When Robert Clive, the man who established Company rule in India was hauled in front of Parliament to answer for crimes of corruption, he allegedly responded by saying, essentially, he could have been worse.

 

Am I not rather deserving of praise for the moderation which marked my proceedings? Consider the situation in which the victory at Plassey had placed me. A great prince was dependent on my pleasure; an opulent city lay at my mercy; its richest bankers bid against each other for my smiles; I walked through vaults which were thrown open to me alone, piled on either hand with gold and jewels! Mr. Chairman, at this moment I stand astonished at my own moderation!

 

 

Modernity’s Corruption: Empire and Morality in the Making of British India, Nicholas Hoover Wilson (Columbia University Press, May 2023)
Modernity’s Corruption: Empire and Morality in the Making of British India, Nicholas Hoover Wilson (Columbia University Press, May 2023)

The strange thing is that Clive’s argument was actually acceptable according to how many at the time understood corruption, as Nicholas Hoover Wilson writes in Modernity’s Corruption: Empire and Morality in the Making of British India.

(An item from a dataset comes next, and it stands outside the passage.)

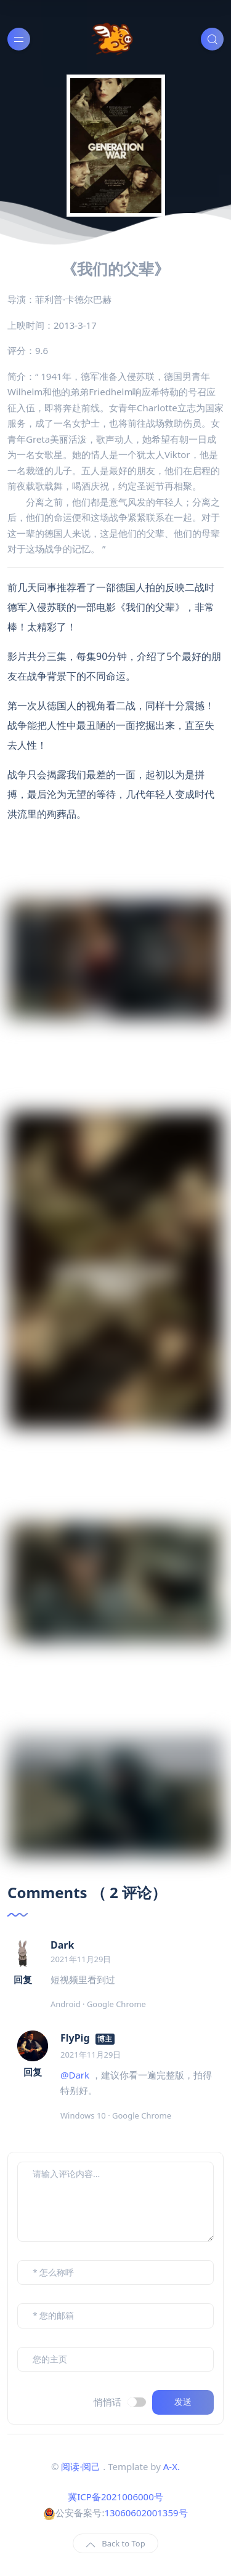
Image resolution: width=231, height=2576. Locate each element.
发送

Nick uses Company rule in India as a way to examine how society’s view of corruption changed–from something governed by one’s situation, to a behavior that violates some universal code of ethics.

In this interview, the two of us talk about Clive, Company rule, and why this period is a good period through which to understand the idea of “corruption”.

Nicholas Hoover Wilson is associate professor of sociology at Stony Brook University. Nick’s research focuses on the historical sociology of empires and colonialism, through the case of the English East India Trading Company’s presence in South Asia.